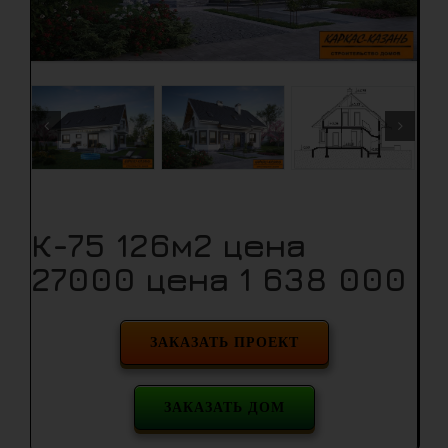
К-75 126м2 цена
27000 цена 1 638 000
ЗАКАЗАТЬ ПРОЕКТ
ЗАКАЗАТЬ ДОМ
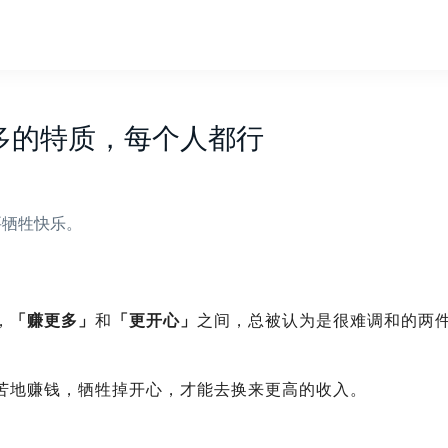
多的特质，每个人都行
要牺牲快乐。
，
「赚更多」
和
「更开心」
之间，总被认为是很难调和的两
苦地赚钱，牺牲掉开心，才能去换来更高的收入。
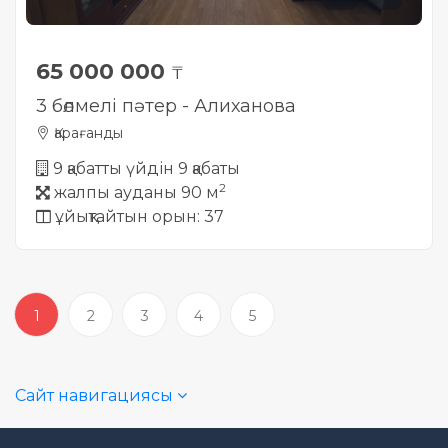
65 000 000
₸
3 бөлмелі пәтер - Алиханова
Қарағанды
9 қабатты үйдін 9 қабаты
2
жалпы ауданы 90 м
ұйықтайтын орын: 37
1
2
3
4
5
Сайт навигациясы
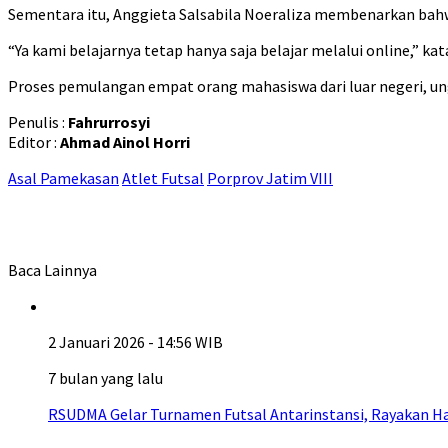
Sementara itu, Anggieta Salsabila Noeraliza membenarkan bahwa
“Ya kami belajarnya tetap hanya saja belajar melalui online,” kat
Proses pemulangan empat orang mahasiswa dari luar negeri, ung
Penulis :
Fahrurrosyi
Editor :
Ahmad Ainol Horri
Asal Pamekasan
Atlet Futsal
Porprov Jatim VIII
Baca Lainnya
2 Januari 2026 - 14:56 WIB
7 bulan yang lalu
RSUDMA Gelar Turnamen Futsal Antarinstansi, Rayakan H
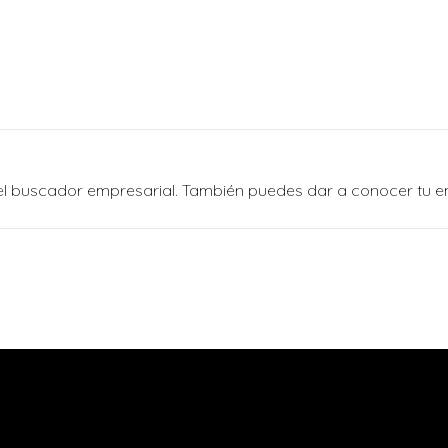
n el buscador empresarial. También puedes dar a conocer tu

**Goal of the exercise**: Transcribe all of the material exactly, leaving out whatever pictures it contains.

**Task solution**:
К-75 126м2 цена
27000 цена 1 638 000
ЗАКАЗАТЬ ПРОЕКТ
ЗАКАЗАТЬ ДОМ
多的特质，每个人都行
要牺牲快乐。
，
「赚更多」
和
「更开心」
之间，总被认为是很难调和的两
苦地赚钱，牺牲掉开心，才能去换来更高的收入。
65 000 000
₸
3 бөлмелі пәтер - Алиханова
Қарағанды
9 қабатты үйдін 9 қабаты
2
жалпы ауданы 90 м
ұйықтайтын орын: 37
1
2
3
4
5
Сайт навигациясы
Sementara itu, Anggieta Salsabila Noeraliza membenarkan bahwa
“Ya kami belajarnya tetap hanya saja belajar melalui online,” kat
Proses pemulangan empat orang mahasiswa dari luar negeri, ung
Penulis :
Fahrurrosyi
Editor :
Ahmad Ainol Horri
Asal Pamekasan
Atlet Futsal
Porprov Jatim VIII
Baca Lainnya
2 Januari 2026 - 14:56 WIB
7 bulan yang lalu
RSUDMA Gelar Turnamen Futsal Antarinstansi, Rayakan H
n el buscador empresarial. También puedes dar a conocer tu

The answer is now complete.